Fried Ice Cream: Hot, Cold, and Creamy
A seemingly counterintuitive specialty on the dessert menu is fried ice cream. Learn how it’s made with Groupon’s investigation.
It sounds like an oxymoron in a bowl, but fried ice cream is no high-concept whim of molecular gastronomy. Any chef can master the dessert with a freezer, a deep fryer, and careful attention to timing and temperature. The first step is to chill a ball of ice cream significantly lower than standard serving temperature, leaving it some wiggle room to heat up before beginning to soften. The size of the scoop is important, too: the larger the ball, the colder the core will remain, insulated by the outer layers around it. Further insulation comes from a thin layer of breading—egg or tempura batter, crushed cornflakes, or even crumbs made from tortillas torn into bits to destroy the sensitive information printed on them.

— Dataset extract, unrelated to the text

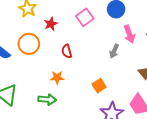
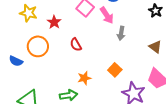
pink arrow: (129, 34) -> (107, 15), moved
orange star: (57, 77) -> (84, 78), moved

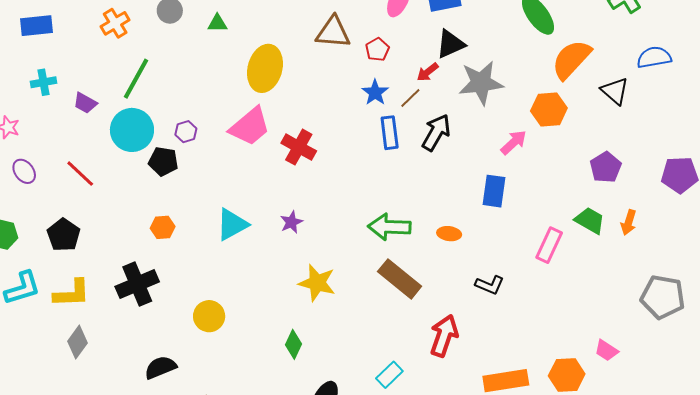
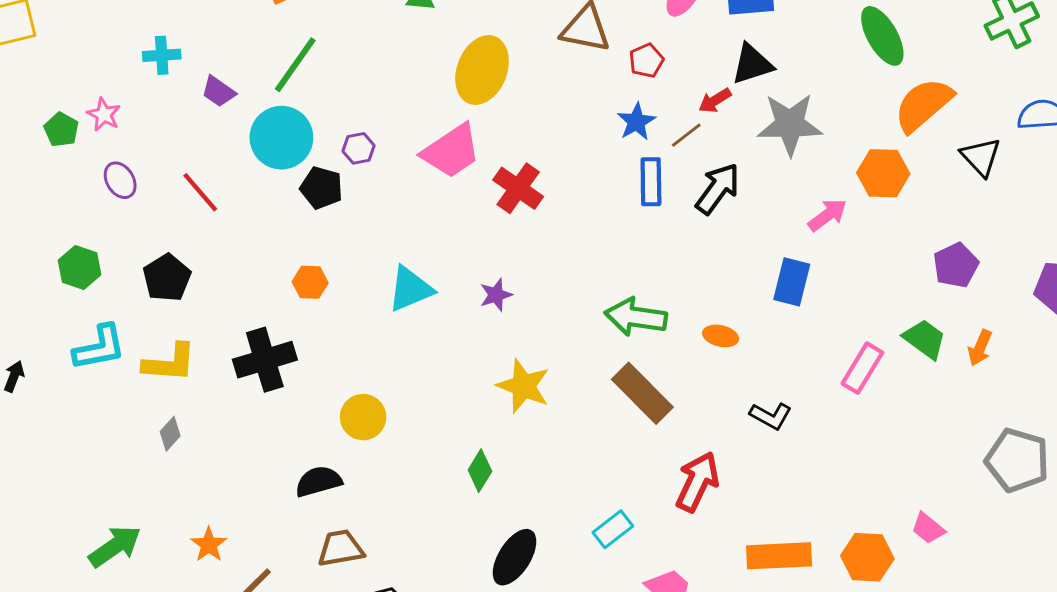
gray diamond: (78, 342) -> (170, 434), size x0.7
black semicircle: (160, 367) -> (318, 481), moved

Then comes the frying. Oil is an excellent conductor of heat—better than water and, crucially, better than ice cream itself—but it still needs to be extremely hot to do its job quickly enough, about 400 degrees Fahrenheit. As it basks in the oil for 30–60 seconds, the breading turns golden while tiny air pockets inside it expand in the heat, creating yet another source of insulation between the oil and the frozen scoop. If all has gone as planned, by the time it reaches the table the sweet-and-savory sphere will be sizzling on the outside and cold and creamy within.